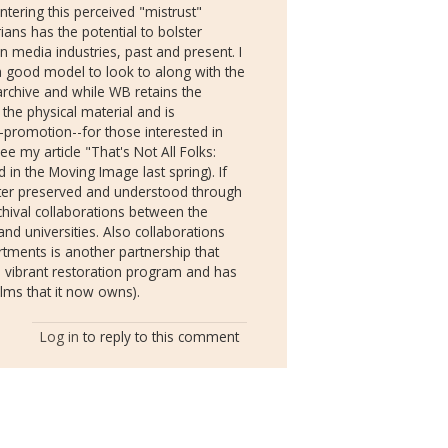
ntering this perceived "mistrust"
ans has the potential to bolster
 media industries, past and present. I
 a good model to look to along with the
archive and while WB retains the
 the physical material and is
-promotion--for those interested in
ee my article "That's Not All Folks:
 in the Moving Image last spring). If
etter preserved and understood through
rchival collaborations between the
 and universities. Also collaborations
tments is another partnership that
a vibrant restoration program and has
lms that it now owns).
Log in
to reply to this comment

┄┄┄┄┄┄

● YOUR OBJECTIVE
Lines in the data that include the word "this" should all be copied.

● TASK SOLUTION
ntering this perceived "mistrust"
to reply to this comment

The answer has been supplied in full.